▶ **EXERCISE DETAILS**
Which lines run from the one containing "(キャンペーン実施中)" to the end of the listing? Copy them out exactly, leaving out the rest.

......

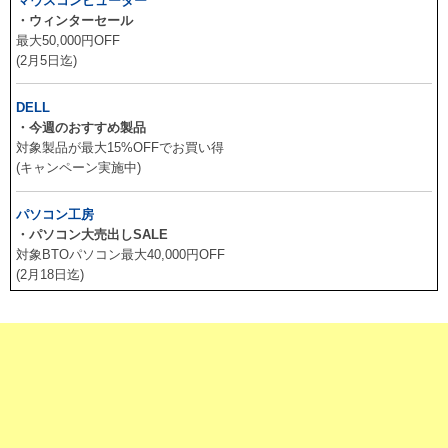
マウスコンピューター
・ウィンターセール
最大50,000円OFF
(2月5日迄)
DELL
・今週のおすすめ製品
対象製品が最大15%OFFでお買い得
(キャンペーン実施中)
パソコン工房
・パソコン大売出しSALE
対象BTOパソコン最大40,000円OFF
(2月18日迄)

......

▶ **RESULT FOR THIS TASK**
(キャンペーン実施中)
パソコン工房
・パソコン大売出しSALE
対象BTOパソコン最大40,000円OFF
(2月18日迄)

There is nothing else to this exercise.